Problem details: The expected answer is a bare count of the lines in the data below that contain "much".

Excerpted data:
┌────────

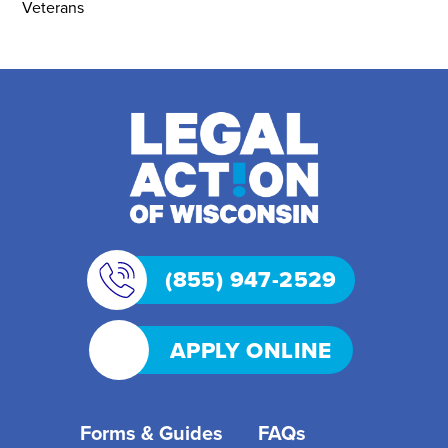
Veterans
(855) 947-2529
APPLY ONLINE
Forms & Guides
FAQs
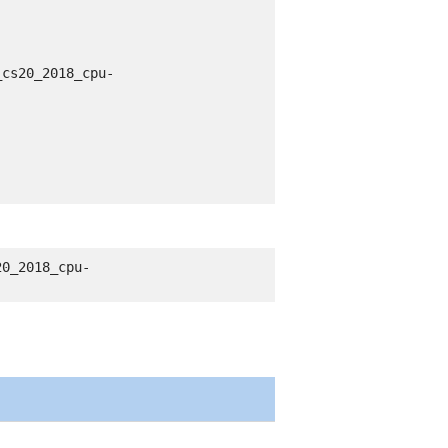
_cs20_2018_cpu-
20_2018_cpu-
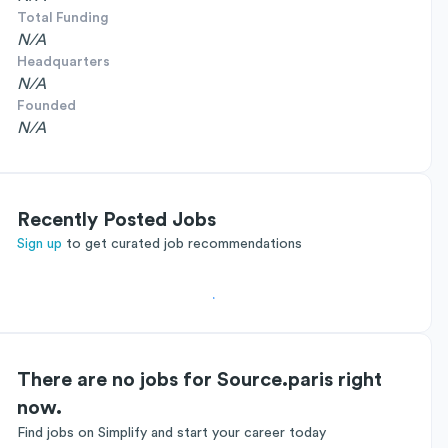
Total Funding
N/A
Headquarters
N/A
Founded
N/A
Recently Posted Jobs
Sign up
to get curated job recommendations
There are no jobs for Source.paris right
now.
Find jobs on Simplify and start your career today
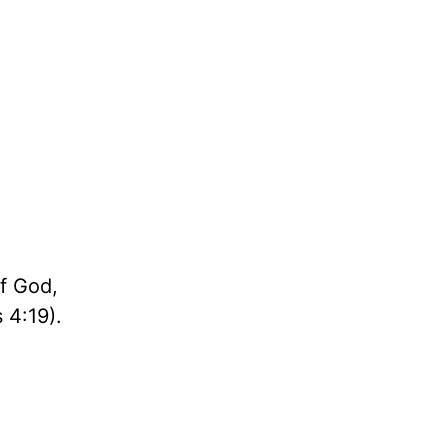
of God,
 4:19).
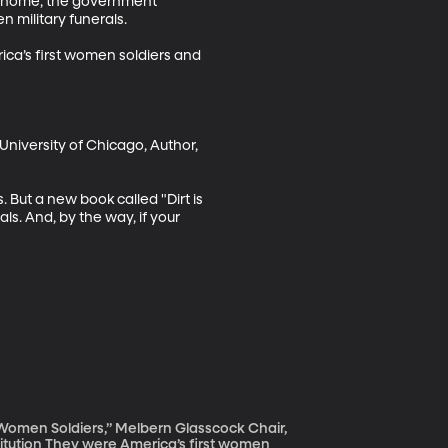
e home, the government 
military funerals. 

ica’s first women soldiers and 
University of Chicago, Author, 
ut a new book called "Dirt is 
ls. And, by the way, if your 
t Women Soldiers,” Melbern Glasscock Chair,
irst women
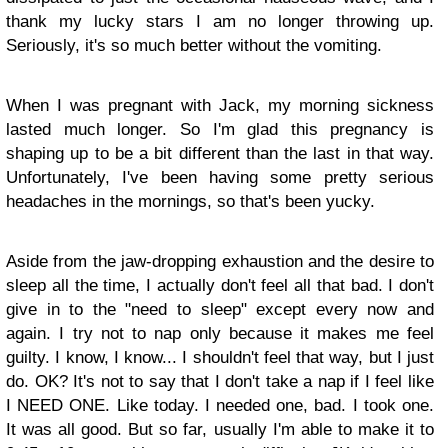
thank my lucky stars I am no longer throwing up.
Seriously, it's so much better without the vomiting.
When I was pregnant with Jack, my morning sickness
lasted much longer. So I'm glad this pregnancy is
shaping up to be a bit different than the last in that way.
Unfortunately, I've been having some pretty serious
headaches in the mornings, so that's been yucky.
Aside from the jaw-dropping exhaustion and the desire to
sleep all the time, I actually don't feel all that bad. I don't
give in to the "need to sleep" except every now and
again. I try not to nap only because it makes me feel
guilty. I know, I know... I shouldn't feel that way, but I just
do. OK? It's not to say that I don't take a nap if I feel like
I NEED ONE. Like today. I needed one, bad. I took one.
It was all good. But so far, usually I'm able to make it to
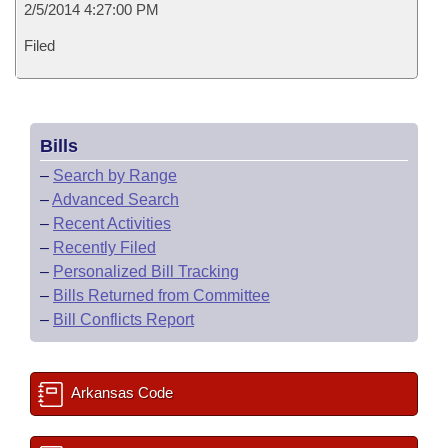
2/5/2014 4:27:00 PM
Filed
Bills
–
Search by Range
–
Advanced Search
–
Recent Activities
–
Recently Filed
–
Personalized Bill Tracking
–
Bills Returned from Committee
–
Bill Conflicts Report
Arkansas Code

└────────

Response area: 2